[Extracted data entries]
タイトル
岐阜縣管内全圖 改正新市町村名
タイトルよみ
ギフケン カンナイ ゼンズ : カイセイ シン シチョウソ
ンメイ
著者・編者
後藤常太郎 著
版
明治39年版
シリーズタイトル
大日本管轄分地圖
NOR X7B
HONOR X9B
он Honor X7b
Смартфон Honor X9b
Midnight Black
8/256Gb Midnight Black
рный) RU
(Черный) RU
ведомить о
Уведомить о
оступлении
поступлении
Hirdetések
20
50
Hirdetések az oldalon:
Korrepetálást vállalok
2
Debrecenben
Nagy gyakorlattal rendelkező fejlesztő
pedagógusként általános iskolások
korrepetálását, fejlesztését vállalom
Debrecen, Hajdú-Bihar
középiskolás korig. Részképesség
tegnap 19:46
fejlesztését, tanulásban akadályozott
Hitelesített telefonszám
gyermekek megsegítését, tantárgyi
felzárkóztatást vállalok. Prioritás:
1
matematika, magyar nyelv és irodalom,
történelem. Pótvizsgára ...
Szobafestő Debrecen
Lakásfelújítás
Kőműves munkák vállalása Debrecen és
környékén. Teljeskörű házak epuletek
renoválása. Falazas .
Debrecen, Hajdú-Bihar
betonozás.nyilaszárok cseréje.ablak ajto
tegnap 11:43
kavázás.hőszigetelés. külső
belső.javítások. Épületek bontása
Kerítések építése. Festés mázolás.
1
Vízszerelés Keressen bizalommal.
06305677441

...

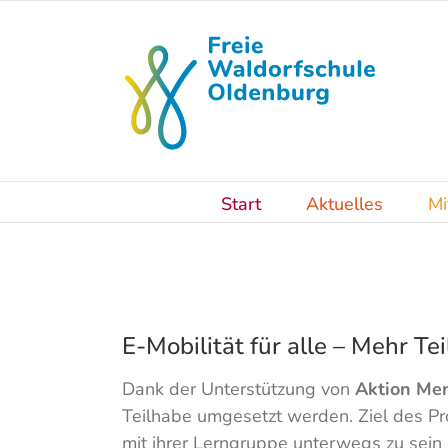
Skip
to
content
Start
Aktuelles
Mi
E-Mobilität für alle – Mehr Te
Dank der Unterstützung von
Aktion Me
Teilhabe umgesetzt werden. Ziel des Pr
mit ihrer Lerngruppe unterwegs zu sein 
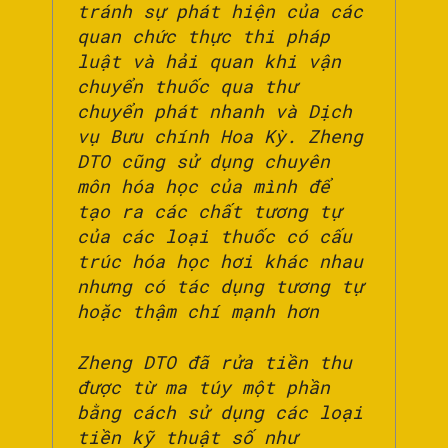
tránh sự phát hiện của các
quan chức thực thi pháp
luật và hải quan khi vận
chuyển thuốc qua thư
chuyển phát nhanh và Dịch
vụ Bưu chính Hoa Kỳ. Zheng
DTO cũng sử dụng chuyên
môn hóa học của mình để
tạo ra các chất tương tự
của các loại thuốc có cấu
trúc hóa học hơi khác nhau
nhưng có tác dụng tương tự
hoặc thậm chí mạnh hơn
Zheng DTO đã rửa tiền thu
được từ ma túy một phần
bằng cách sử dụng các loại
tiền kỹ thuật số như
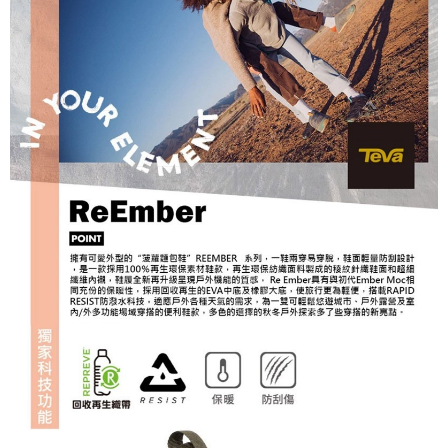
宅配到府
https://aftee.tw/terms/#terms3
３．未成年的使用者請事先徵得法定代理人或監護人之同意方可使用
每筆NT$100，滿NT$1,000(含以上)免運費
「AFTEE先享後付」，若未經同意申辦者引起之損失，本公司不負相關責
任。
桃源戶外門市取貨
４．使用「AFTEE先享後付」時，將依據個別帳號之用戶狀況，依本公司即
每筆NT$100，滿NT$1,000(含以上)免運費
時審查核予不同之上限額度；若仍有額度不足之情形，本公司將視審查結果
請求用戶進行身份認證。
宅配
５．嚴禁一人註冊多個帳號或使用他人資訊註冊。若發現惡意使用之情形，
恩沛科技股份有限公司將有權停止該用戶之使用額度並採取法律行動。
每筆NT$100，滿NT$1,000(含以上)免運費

Work to complete:
Scan the entries above for the string "tương" and copy each line containing it.

Solution:
tạo ra các chất tương tự
nhưng có tác dụng tương tự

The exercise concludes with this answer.